• Aim of the exercise:
Reproduce the entries that follow verbatim, down to the final line.

[Transcribed page contents]
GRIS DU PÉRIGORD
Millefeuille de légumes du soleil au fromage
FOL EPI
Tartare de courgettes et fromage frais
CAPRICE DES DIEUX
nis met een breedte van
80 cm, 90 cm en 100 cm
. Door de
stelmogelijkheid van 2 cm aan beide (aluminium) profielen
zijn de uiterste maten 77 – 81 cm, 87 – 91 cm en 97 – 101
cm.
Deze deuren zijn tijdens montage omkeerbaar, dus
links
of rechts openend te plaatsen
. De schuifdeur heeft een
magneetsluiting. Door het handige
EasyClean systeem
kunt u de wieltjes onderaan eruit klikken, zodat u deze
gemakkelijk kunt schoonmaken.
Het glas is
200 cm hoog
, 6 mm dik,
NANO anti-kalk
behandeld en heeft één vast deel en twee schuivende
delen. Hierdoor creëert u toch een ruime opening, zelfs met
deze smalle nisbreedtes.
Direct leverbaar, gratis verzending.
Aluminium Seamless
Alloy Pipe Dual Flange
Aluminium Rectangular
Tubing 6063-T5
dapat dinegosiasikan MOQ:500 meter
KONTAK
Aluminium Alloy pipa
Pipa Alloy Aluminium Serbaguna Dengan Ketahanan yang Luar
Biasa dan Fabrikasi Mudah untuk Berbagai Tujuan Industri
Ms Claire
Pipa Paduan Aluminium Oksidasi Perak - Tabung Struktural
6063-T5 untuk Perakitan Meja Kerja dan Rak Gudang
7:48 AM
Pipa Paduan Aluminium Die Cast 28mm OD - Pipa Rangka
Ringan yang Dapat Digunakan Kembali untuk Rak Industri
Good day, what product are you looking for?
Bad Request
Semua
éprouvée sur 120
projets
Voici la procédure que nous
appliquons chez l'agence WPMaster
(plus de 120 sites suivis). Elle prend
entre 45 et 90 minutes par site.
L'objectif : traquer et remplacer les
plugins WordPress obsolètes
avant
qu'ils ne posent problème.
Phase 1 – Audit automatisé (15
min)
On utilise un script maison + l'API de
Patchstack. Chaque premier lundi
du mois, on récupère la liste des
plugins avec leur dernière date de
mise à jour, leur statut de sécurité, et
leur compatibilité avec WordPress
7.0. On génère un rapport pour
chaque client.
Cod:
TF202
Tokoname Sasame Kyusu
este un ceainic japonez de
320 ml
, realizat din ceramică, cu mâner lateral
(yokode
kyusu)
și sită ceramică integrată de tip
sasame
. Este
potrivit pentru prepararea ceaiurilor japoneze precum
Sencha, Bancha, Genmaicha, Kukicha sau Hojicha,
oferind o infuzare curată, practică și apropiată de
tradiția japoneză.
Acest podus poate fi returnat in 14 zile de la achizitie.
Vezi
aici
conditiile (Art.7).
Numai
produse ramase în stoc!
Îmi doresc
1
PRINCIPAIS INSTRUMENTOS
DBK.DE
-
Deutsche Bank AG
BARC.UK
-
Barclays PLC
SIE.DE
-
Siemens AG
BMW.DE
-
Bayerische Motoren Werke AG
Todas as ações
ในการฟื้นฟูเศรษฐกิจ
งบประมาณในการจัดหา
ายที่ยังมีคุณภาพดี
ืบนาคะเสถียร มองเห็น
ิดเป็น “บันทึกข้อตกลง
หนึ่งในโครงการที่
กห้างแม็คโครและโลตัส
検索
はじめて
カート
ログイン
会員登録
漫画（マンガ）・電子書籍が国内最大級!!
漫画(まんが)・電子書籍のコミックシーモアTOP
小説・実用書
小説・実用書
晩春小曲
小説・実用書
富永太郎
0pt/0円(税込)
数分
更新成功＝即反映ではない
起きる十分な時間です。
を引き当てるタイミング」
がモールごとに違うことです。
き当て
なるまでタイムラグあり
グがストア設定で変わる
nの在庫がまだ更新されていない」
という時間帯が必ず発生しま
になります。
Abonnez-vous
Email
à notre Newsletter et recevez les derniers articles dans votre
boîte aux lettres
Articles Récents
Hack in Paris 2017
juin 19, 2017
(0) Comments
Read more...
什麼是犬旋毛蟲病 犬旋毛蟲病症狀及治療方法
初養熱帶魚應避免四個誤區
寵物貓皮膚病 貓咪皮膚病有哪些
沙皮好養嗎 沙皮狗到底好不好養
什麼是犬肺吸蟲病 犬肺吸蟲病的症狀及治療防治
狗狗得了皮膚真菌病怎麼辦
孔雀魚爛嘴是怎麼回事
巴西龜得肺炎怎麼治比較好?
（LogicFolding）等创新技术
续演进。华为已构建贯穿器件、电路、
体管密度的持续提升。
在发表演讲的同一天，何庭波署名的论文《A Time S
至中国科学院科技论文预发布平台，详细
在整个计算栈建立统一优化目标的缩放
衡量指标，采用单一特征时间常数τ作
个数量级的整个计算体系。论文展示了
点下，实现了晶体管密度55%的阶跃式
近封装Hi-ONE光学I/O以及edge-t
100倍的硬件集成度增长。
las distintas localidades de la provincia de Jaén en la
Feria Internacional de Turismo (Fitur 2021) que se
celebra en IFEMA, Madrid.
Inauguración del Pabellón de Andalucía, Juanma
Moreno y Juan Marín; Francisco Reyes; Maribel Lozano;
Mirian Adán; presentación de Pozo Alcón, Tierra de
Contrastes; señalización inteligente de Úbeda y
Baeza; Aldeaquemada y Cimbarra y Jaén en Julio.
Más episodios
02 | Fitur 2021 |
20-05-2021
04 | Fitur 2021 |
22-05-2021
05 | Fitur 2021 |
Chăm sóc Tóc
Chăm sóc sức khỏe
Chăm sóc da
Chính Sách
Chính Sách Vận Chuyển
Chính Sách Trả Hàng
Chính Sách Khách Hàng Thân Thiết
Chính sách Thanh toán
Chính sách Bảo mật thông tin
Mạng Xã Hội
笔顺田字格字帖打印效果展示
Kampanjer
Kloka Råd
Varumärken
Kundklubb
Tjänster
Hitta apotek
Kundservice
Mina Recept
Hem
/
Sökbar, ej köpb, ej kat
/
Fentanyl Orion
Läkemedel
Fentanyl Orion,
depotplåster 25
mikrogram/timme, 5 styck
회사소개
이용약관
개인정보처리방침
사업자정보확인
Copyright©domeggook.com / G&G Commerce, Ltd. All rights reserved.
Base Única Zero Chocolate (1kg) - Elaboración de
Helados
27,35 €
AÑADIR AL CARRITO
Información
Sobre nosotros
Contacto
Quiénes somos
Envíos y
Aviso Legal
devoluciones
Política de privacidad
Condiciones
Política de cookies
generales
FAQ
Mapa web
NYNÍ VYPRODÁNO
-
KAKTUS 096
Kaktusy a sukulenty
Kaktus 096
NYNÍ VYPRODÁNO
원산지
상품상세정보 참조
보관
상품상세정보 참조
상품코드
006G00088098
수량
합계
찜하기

• The completed task:
GRIS DU PÉRIGORD
Millefeuille de légumes du soleil au fromage
FOL EPI
Tartare de courgettes et fromage frais
CAPRICE DES DIEUX
nis met een breedte van
80 cm, 90 cm en 100 cm
. Door de
stelmogelijkheid van 2 cm aan beide (aluminium) profielen
zijn de uiterste maten 77 – 81 cm, 87 – 91 cm en 97 – 101
cm.
Deze deuren zijn tijdens montage omkeerbaar, dus
links
of rechts openend te plaatsen
. De schuifdeur heeft een
magneetsluiting. Door het handige
EasyClean systeem
kunt u de wieltjes onderaan eruit klikken, zodat u deze
gemakkelijk kunt schoonmaken.
Het glas is
200 cm hoog
, 6 mm dik,
NANO anti-kalk
behandeld en heeft één vast deel en twee schuivende
delen. Hierdoor creëert u toch een ruime opening, zelfs met
deze smalle nisbreedtes.
Direct leverbaar, gratis verzending.
Aluminium Seamless
Alloy Pipe Dual Flange
Aluminium Rectangular
Tubing 6063-T5
dapat dinegosiasikan MOQ:500 meter
KONTAK
Aluminium Alloy pipa
Pipa Alloy Aluminium Serbaguna Dengan Ketahanan yang Luar
Biasa dan Fabrikasi Mudah untuk Berbagai Tujuan Industri
Ms Claire
Pipa Paduan Aluminium Oksidasi Perak - Tabung Struktural
6063-T5 untuk Perakitan Meja Kerja dan Rak Gudang
7:48 AM
Pipa Paduan Aluminium Die Cast 28mm OD - Pipa Rangka
Ringan yang Dapat Digunakan Kembali untuk Rak Industri
Good day, what product are you looking for?
Bad Request
Semua
éprouvée sur 120
projets
Voici la procédure que nous
appliquons chez l'agence WPMaster
(plus de 120 sites suivis). Elle prend
entre 45 et 90 minutes par site.
L'objectif : traquer et remplacer les
plugins WordPress obsolètes
avant
qu'ils ne posent problème.
Phase 1 – Audit automatisé (15
min)
On utilise un script maison + l'API de
Patchstack. Chaque premier lundi
du mois, on récupère la liste des
plugins avec leur dernière date de
mise à jour, leur statut de sécurité, et
leur compatibilité avec WordPress
7.0. On génère un rapport pour
chaque client.
Cod:
TF202
Tokoname Sasame Kyusu
este un ceainic japonez de
320 ml
, realizat din ceramică, cu mâner lateral
(yokode
kyusu)
și sită ceramică integrată de tip
sasame
. Este
potrivit pentru prepararea ceaiurilor japoneze precum
Sencha, Bancha, Genmaicha, Kukicha sau Hojicha,
oferind o infuzare curată, practică și apropiată de
tradiția japoneză.
Acest podus poate fi returnat in 14 zile de la achizitie.
Vezi
aici
conditiile (Art.7).
Numai
produse ramase în stoc!
Îmi doresc
1
PRINCIPAIS INSTRUMENTOS
DBK.DE
-
Deutsche Bank AG
BARC.UK
-
Barclays PLC
SIE.DE
-
Siemens AG
BMW.DE
-
Bayerische Motoren Werke AG
Todas as ações
ในการฟื้นฟูเศรษฐกิจ
งบประมาณในการจัดหา
ายที่ยังมีคุณภาพดี
ืบนาคะเสถียร มองเห็น
ิดเป็น “บันทึกข้อตกลง
หนึ่งในโครงการที่
กห้างแม็คโครและโลตัส
検索
はじめて
カート
ログイン
会員登録
漫画（マンガ）・電子書籍が国内最大級!!
漫画(まんが)・電子書籍のコミックシーモアTOP
小説・実用書
小説・実用書
晩春小曲
小説・実用書
富永太郎
0pt/0円(税込)
数分
更新成功＝即反映ではない
起きる十分な時間です。
を引き当てるタイミング」
がモールごとに違うことです。
き当て
なるまでタイムラグあり
グがストア設定で変わる
nの在庫がまだ更新されていない」
という時間帯が必ず発生しま
になります。
Abonnez-vous
Email
à notre Newsletter et recevez les derniers articles dans votre
boîte aux lettres
Articles Récents
Hack in Paris 2017
juin 19, 2017
(0) Comments
Read more...
什麼是犬旋毛蟲病 犬旋毛蟲病症狀及治療方法
初養熱帶魚應避免四個誤區
寵物貓皮膚病 貓咪皮膚病有哪些
沙皮好養嗎 沙皮狗到底好不好養
什麼是犬肺吸蟲病 犬肺吸蟲病的症狀及治療防治
狗狗得了皮膚真菌病怎麼辦
孔雀魚爛嘴是怎麼回事
巴西龜得肺炎怎麼治比較好?
（LogicFolding）等创新技术
续演进。华为已构建贯穿器件、电路、
体管密度的持续提升。
在发表演讲的同一天，何庭波署名的论文《A Time S
至中国科学院科技论文预发布平台，详细
在整个计算栈建立统一优化目标的缩放
衡量指标，采用单一特征时间常数τ作
个数量级的整个计算体系。论文展示了
点下，实现了晶体管密度55%的阶跃式
近封装Hi-ONE光学I/O以及edge-t
100倍的硬件集成度增长。
las distintas localidades de la provincia de Jaén en la
Feria Internacional de Turismo (Fitur 2021) que se
celebra en IFEMA, Madrid.
Inauguración del Pabellón de Andalucía, Juanma
Moreno y Juan Marín; Francisco Reyes; Maribel Lozano;
Mirian Adán; presentación de Pozo Alcón, Tierra de
Contrastes; señalización inteligente de Úbeda y
Baeza; Aldeaquemada y Cimbarra y Jaén en Julio.
Más episodios
02 | Fitur 2021 |
20-05-2021
04 | Fitur 2021 |
22-05-2021
05 | Fitur 2021 |
Chăm sóc Tóc
Chăm sóc sức khỏe
Chăm sóc da
Chính Sách
Chính Sách Vận Chuyển
Chính Sách Trả Hàng
Chính Sách Khách Hàng Thân Thiết
Chính sách Thanh toán
Chính sách Bảo mật thông tin
Mạng Xã Hội
笔顺田字格字帖打印效果展示
Kampanjer
Kloka Råd
Varumärken
Kundklubb
Tjänster
Hitta apotek
Kundservice
Mina Recept
Hem
/
Sökbar, ej köpb, ej kat
/
Fentanyl Orion
Läkemedel
Fentanyl Orion,
depotplåster 25
mikrogram/timme, 5 styck
회사소개
이용약관
개인정보처리방침
사업자정보확인
Copyright©domeggook.com / G&G Commerce, Ltd. All rights reserved.
Base Única Zero Chocolate (1kg) - Elaboración de
Helados
27,35 €
AÑADIR AL CARRITO
Información
Sobre nosotros
Contacto
Quiénes somos
Envíos y
Aviso Legal
devoluciones
Política de privacidad
Condiciones
Política de cookies
generales
FAQ
Mapa web
NYNÍ VYPRODÁNO
-
KAKTUS 096
Kaktusy a sukulenty
Kaktus 096
NYNÍ VYPRODÁNO
원산지
상품상세정보 참조
보관
상품상세정보 참조
상품코드
006G00088098
수량
합계
찜하기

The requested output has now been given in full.